MM-Embed
Property | Value |
---|---|
License | CC-BY-NC-4.0 |
Base Architecture | LLaVA v1.6 Mistral-7B |
Paper | arXiv:2411.02571 |
Maximum Token Length | 32,768 Tokens |
What is MM-Embed?
MM-Embed is a groundbreaking multimodal retrieval model developed by NVIDIA that extends the capabilities of NV-Embed-v1. It represents a significant advancement in multimodal AI, achieving state-of-the-art results with a 52.7 averaged score on the UniIR benchmark, surpassing previous best results of 48.9. The model also improves text retrieval accuracy to 60.3 on MTEB benchmark across 15 retrieval tasks.
Implementation Details
The model is built on a decoder-only transformer architecture, leveraging the LLaVA v1.6 Mistral-7B foundation. It implements innovative training strategies, including modality-aware hard negative mining for improved multimodal retrieval accuracy, and features a continual text-to-text fine-tuning method.
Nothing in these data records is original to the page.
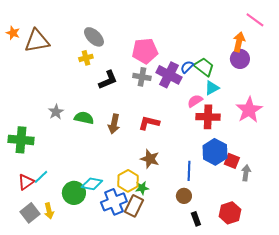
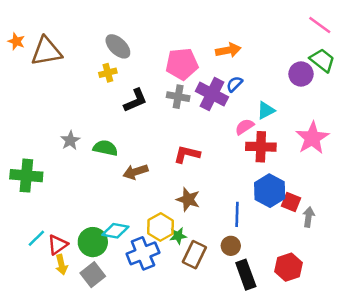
orange arrow: (239, 42) -> (228, 50), moved, turned 66
green trapezoid: (204, 67) -> (322, 60), moved
brown arrow: (114, 124) -> (135, 172), moved, turned 60
cyan line: (41, 177) -> (36, 238), moved
red triangle: (26, 182) -> (58, 245), moved
brown rectangle: (134, 206) -> (194, 255), moved
gray square: (30, 213) -> (93, 275), moved
black rectangle: (196, 219) -> (246, 275), size x1.6

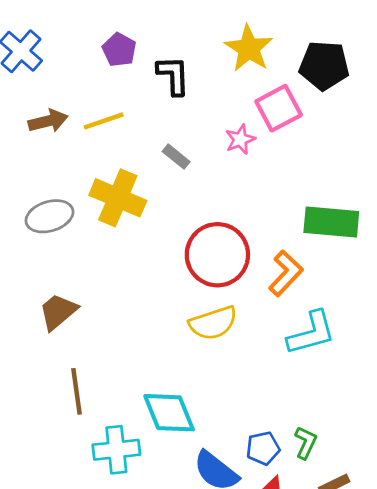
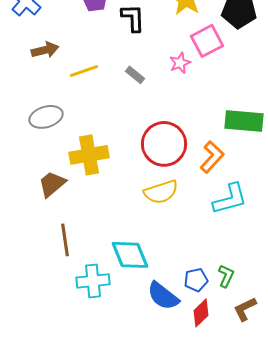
yellow line: (104, 121) -> (84, 71), moved
yellow cross: (118, 198) -> (89, 155), moved, turned -33

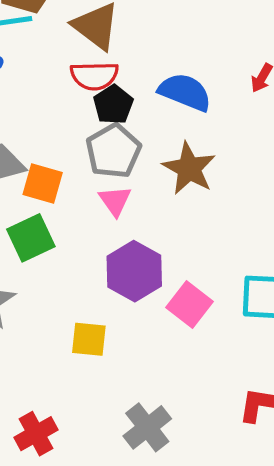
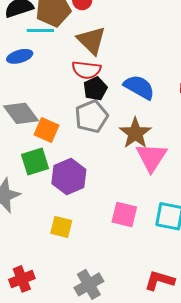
pink triangle: (115, 201) -> (151, 157), moved, size x1.6
purple hexagon: (134, 271) -> (69, 177), moved
pink square: (190, 304) -> (124, 214), turned -32

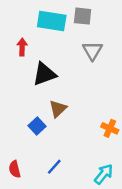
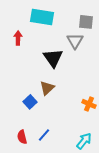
gray square: (83, 16) -> (86, 22), moved
black triangle: (44, 74) -> (53, 58), moved, turned -45
red semicircle: (15, 169) -> (22, 137), moved

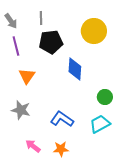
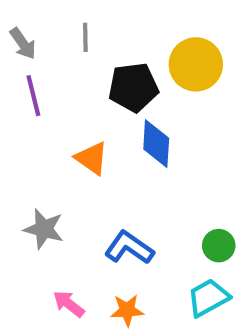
black pentagon: (51, 42) -> (133, 87), moved
orange triangle: (27, 76) -> (92, 158), moved, turned -30
green circle: (105, 97) -> (219, 246), moved
cyan trapezoid: (100, 124) -> (208, 298), moved

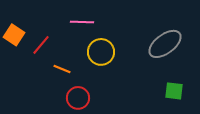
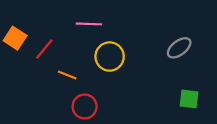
gray ellipse: (165, 44) -> (179, 48), size x0.7

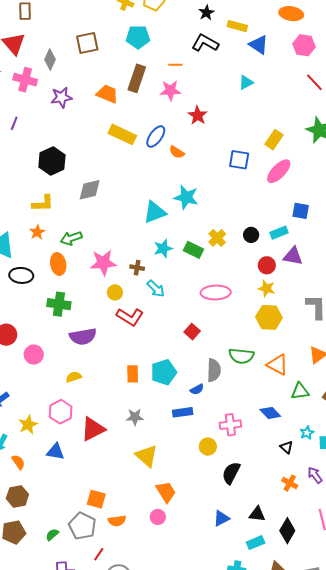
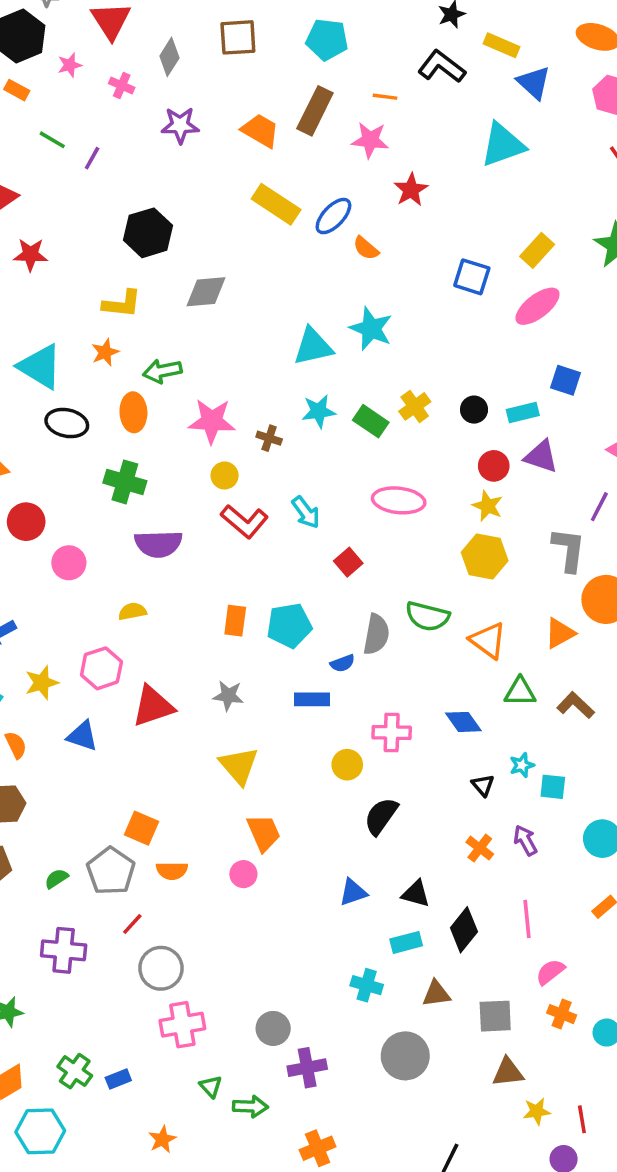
pink cross: (25, 80) -> (122, 85), size x0.6
cyan triangle: (246, 82) -> (503, 145), size x1.8
cyan arrow: (156, 289) -> (306, 512), moved

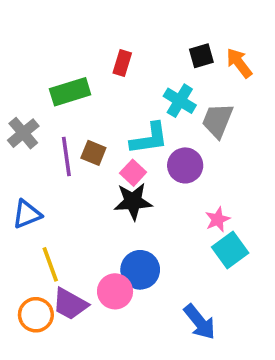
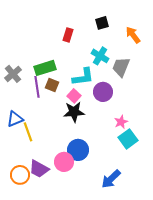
black square: (201, 56) -> (102, 23), moved
green rectangle: (70, 92) -> (45, 68), moved
yellow line: (50, 264) -> (28, 132), moved
blue arrow: (200, 322) -> (111, 179), turned 85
- Supports both text and image inputs in various formats
- Employs PyTorch as the runtime engine
- Optimized for NVIDIA Hopper architecture
- Handles maximum token length of 32,768
Core Capabilities
- Multimodal retrieval with state-of-the-art accuracy
- Enhanced text-to-text retrieval performance
- Flexible input handling for both text and images
- Support for high-dimensional embedding generation
- Integrated instruction-based querying system
Frequently Asked Questions
Q: What makes this model unique?
MM-Embed stands out for its superior performance in multimodal retrieval tasks and its ability to maintain high accuracy in both text-to-text and multimodal scenarios. Its implementation of modality-aware hard negative mining and continual fine-tuning strategies represents a significant advancement in the field.
Q: What are the recommended use cases?
The model is ideal for research applications requiring multimodal retrieval, including text-image search systems, document retrieval, and question-answering systems. However, due to its CC-BY-NC-4.0 license, it should not be used for commercial purposes. For commercial applications, NVIDIA recommends using NeMo Retriever Microservices (NIMs).